DOSSIER

Plaidoyer pour les concours d’architecture, par Jacques Hesters, architecte

Jacques Hesters, architecte

 

Nombre de professionnels et d’élus pensent que le concours, rémunéré, devrait être obligatoire pour toute opération impactant l’espace urbain, qu’il s’agisse de constructions ou de réhabilitation, d’équipements
ou d’ensembles de logements, publics ou privés, et cela en cohérence avec la loi sur l’architecture de 1977 où l’architecture est déclarée d’intérêt public.

 

Les concours d’architecture favorisent le débat indispensable sur la Ville entre élus et professionnels de l’acte d’aménager ou de bâtir. Cette mise en concurrence sur projets permet de satisfaire au mieux les exigences de qualité et de « juger sur pièces ».

Les ordonnances de 2005 et le changement de statut des offices d’HLM qui les affranchit des règles d’application du code des marchés publics contribuent à la raréfaction des concours d’architecture au profit de procédures plus discutables qualitativement, pour l’intérêt public et dans l’attribution des marchés de maîtrise d’œuvre. Il est dorénavant possible de construire une opération importante de logements sans organiser de concours d’architecture. Est-ce un gage de qualité dans un pays par la loi de 1977 ? Est-ce un progrès démocratique ou un atout sociétal ?

 

La loi de décentralisation de 1982 a favorisé l’émergence de l’architecture française, dans les bâtiments publics, écoles, collèges et lycées… grâce, notamment, à l’organisation de concours.

D’année en année, les mesures législatives modifient les conditions de mise en concurrence et d’exercice de la maîtrise d’œuvre. L'année 2015 n’échappera pas à cette évolution puisque les transpositions françaises des directives européennes seront prochainement promulguées par ordonnance, et il y resterait inscrit l’absence d’obligation du concours d’architecture pour les constructions publiques, et cela, quelque soit le montant des travaux estimés.
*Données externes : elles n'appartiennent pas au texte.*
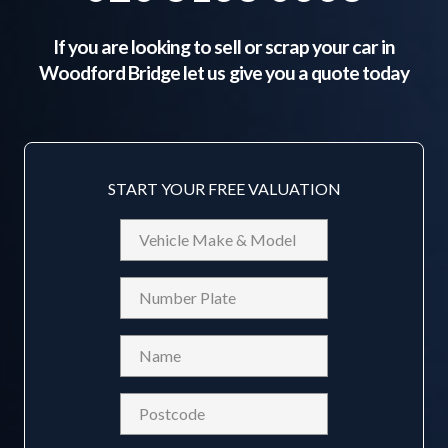
If you are looking to sell or scrap your car in
Woodford Bridge
let us give you a quote today
START YOUR FREE VALUATION
Vehicle
Make
&
Reg
Model
Name
(Required)
Postcode
(Required)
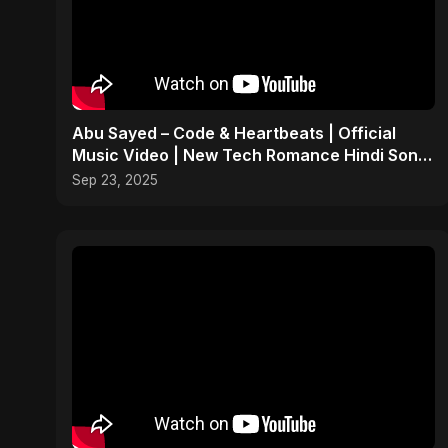
Abu Sayed – Code & Heartbeats | Official
Music Video | New Tech Romance Hindi Song
2025
Sep 23, 2025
Cette mesure portera un coup fatal aux concours d’architecture et à l’incitation au désir d’architecture qui restera un vœu pieu mort né.

 

La procédure de concours public impose la constitution d’un jury organisé démocratiquement. Le jury est un moment de discussion entre élus, spécialistes, usagers… après examen des projets par une commission technique ad hoc.

Inévitablement la disparition des concours s’accompagnera d’une baisse de la qualité architecturale et urbaine.
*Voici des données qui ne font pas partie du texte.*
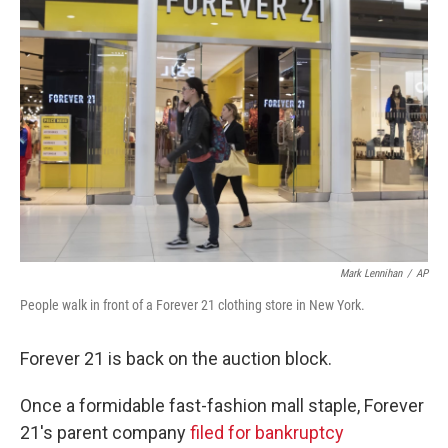
Mark Lennihan
/
AP
People walk in front of a Forever 21 clothing store in New York.
Forever 21 is back on the auction block.
Once a formidable fast-fashion mall staple, Forever
21's parent company
filed for bankruptcy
Les procédures de type MAPA, et qui vont donc se généraliser en marchés publics, ne sont justement pas « adaptées » pour ce qui concerne l’urbanisme, le paysage ou l’architecture. Ces procédures, si elles sont généralisées, conduiront à une « dérive clientéliste », antidémocratique et induiront la multiplication des recours par les maîtres d’œuvre écartés. Ces MAPA ne simplifient en rien les conditions administratives de mise en concurrence pour les Services des marchés publics.

La procédure en MAPA ne règle rien du problème d’élaboration du programme et sa mise en forme dans l’espace architectural. La production du projet, suivant une démarche de gré à gré, peut même conduire à un dérapage de planning, à des adaptations de programme, des avenants pour revalorisation… et donc conduire à une dérive budgétaire.

 

Que reproche-t-on aux concours ?

En coût global le concours est un choix performant, évitant les remises en cause chronophages et le dérapage dans les délais d’études. Le concours, qui fait émerger la meilleure conception au regard du fonctionnement, de l’usage et de l’urbain, a des vertus au regard des contraintes budgétaires.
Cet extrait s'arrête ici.